# First class, Grade "A" A** whupping



## Brett (Jul 16, 2008)

Might be time to go mano-a-mono... 
200 lb test will get it done.


----------



## TomFL (Oct 2, 2007)

Brett, now that would be fun!

-T


----------



## deerfly (Mar 10, 2007)

Tom, I like those kind of trips. Its a bit like seeing a big ole buck slinking along some trail where you didn't expect him or getting a shot and missing. Once you know he's there is it's game on. Totally occupies your thoughts until you close the deal.  
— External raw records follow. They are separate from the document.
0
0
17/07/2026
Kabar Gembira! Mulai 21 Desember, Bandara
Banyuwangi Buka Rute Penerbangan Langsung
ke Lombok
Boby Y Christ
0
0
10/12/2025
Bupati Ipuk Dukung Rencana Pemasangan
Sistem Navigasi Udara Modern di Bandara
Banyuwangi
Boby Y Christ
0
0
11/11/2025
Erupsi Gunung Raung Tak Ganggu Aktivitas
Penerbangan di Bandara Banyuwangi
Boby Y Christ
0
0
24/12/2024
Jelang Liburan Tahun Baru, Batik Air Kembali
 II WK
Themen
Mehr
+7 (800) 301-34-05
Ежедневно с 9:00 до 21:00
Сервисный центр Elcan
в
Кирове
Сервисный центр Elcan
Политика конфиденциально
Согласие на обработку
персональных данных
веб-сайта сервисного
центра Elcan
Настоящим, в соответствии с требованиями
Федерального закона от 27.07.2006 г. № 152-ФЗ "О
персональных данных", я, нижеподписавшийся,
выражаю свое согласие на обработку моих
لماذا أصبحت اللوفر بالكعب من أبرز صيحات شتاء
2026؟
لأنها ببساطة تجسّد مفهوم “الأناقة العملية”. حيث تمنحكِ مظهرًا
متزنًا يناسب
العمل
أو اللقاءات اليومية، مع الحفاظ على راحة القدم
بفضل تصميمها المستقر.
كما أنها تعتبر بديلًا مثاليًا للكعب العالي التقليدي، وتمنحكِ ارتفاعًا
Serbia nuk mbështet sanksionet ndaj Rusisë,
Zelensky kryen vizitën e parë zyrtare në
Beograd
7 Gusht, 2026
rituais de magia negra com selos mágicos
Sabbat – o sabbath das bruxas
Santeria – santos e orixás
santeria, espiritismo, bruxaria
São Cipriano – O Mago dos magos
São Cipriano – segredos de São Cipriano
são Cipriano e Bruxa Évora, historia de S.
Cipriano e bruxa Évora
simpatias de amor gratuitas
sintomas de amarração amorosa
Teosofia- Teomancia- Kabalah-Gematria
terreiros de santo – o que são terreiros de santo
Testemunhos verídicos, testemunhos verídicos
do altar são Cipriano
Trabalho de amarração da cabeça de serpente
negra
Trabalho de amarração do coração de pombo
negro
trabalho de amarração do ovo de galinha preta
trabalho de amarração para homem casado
Brett, those hand lines are the ticket if all you're interested in is getting fish in the cooler. I spent many summer nights off the reefs in the middle key's using them for yellow tails and grays, but now and then a big king, grouper or amberjack would come into the chum line and either eat a fish on the way up or snatch a bait themselves. Even though we only used 40lb mono, you'd be surprised how much you can muscle a big fish with that setup, of course you'd have to put a turn or two on a cleat now and then to hold them, but commercial hook and line fishermen used that gear for a reason.


----------



## Canoeman (Jul 23, 2008)

Looking forward to to pics from you and Sam. They are always good.


----------



## Brett (Jul 16, 2008)

> those hand lines are the ticket if all you're interested in is getting fish in the cooler.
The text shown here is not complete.